Was die Männlichkeiten angeht, spielt die Ideologie, die Praxis des soldatischen Mannes, eine ganz zentrale Rolle.

Wie kann die Rolle der Frau als Mutter damit verbunden werden, dass Frauen durchaus Führungsfiguren in den entsprechenden Parteien sein können. Gibt es hier keinen Widerspruch?  

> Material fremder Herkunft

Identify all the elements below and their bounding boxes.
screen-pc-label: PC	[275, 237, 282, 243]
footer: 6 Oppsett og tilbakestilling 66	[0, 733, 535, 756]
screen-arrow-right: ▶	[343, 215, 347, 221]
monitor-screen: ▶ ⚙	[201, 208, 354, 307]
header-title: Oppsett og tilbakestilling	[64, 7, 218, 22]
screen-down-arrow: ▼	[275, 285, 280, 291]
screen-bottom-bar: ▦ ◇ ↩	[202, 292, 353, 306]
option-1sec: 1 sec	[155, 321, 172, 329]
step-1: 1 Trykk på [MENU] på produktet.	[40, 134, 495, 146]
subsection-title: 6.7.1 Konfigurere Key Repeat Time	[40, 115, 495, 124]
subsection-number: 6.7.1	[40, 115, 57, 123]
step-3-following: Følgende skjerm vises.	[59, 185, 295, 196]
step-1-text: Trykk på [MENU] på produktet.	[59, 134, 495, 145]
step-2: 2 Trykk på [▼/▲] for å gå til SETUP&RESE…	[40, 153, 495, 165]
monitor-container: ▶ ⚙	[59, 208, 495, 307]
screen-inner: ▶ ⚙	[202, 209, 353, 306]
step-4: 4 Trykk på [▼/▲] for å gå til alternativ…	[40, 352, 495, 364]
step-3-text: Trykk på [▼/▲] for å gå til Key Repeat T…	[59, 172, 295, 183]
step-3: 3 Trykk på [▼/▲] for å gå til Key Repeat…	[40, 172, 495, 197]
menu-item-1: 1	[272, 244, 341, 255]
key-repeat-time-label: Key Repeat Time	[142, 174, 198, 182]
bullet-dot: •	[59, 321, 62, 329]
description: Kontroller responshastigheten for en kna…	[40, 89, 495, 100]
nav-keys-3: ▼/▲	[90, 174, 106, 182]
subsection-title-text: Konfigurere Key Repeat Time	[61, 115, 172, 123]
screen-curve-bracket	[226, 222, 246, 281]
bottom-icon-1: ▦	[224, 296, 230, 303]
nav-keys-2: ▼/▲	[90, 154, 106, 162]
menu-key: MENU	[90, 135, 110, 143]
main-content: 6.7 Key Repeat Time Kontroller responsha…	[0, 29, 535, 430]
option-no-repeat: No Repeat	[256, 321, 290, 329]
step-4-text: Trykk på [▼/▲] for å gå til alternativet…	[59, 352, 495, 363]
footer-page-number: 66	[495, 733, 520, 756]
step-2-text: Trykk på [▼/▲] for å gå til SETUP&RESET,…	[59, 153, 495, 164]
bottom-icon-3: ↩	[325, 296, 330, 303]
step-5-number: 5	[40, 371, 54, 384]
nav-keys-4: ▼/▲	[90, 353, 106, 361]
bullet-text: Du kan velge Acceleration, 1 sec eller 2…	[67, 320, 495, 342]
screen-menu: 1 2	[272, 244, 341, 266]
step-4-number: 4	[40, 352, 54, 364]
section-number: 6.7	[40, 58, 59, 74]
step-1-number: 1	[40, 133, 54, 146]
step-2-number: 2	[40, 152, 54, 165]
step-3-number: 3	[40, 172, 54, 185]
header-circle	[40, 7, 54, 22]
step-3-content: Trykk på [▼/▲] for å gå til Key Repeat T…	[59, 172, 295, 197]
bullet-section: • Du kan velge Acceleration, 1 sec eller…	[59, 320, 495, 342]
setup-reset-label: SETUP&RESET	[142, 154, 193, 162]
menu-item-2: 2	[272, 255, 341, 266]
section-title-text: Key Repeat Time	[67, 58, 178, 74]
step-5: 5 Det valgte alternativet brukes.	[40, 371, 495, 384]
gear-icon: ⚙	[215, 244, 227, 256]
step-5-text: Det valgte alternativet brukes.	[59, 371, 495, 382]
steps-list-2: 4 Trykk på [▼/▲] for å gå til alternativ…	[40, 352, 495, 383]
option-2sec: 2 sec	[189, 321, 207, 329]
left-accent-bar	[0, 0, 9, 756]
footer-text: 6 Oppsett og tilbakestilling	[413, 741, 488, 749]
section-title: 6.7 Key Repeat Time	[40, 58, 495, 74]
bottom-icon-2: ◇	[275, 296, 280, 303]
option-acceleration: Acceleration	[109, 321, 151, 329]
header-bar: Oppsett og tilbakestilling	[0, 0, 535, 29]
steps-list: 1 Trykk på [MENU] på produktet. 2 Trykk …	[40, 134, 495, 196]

Keine Szene ist widerspruchsfrei. Eine Politikerin der AfD, Wiebke Muhsal, die eine Zeitlang im Landesparlament von Thüringen saß, und zu dem Zeitpunkt sehr kleine Kinder hatte, ist gefragt worden, wie sie das vereinbaren kann – einerseits die Rolle der Mutter, andererseits ihren Job als Abgeordnete. Sie hat gesagt, es tue ihr sehr sehr weh, aber wenn das Volk sie rufe…

In der extremen Rechten und im Rechtspopulismus, ob NPD, AfD oder die Freie Kameradschaft, sind sie sich durchaus bewusst, dass der Effekt ein anderer ist, wenn rechte Frauen politisch aktiv sind. Sie wissen, dass eine rechtsextreme Politikern friedfertiger, angenehmer, vor allem bürgerlicher wirkt – eher als bestimmte Männer, die eventuell eine gewalttätige Vergangenheit haben.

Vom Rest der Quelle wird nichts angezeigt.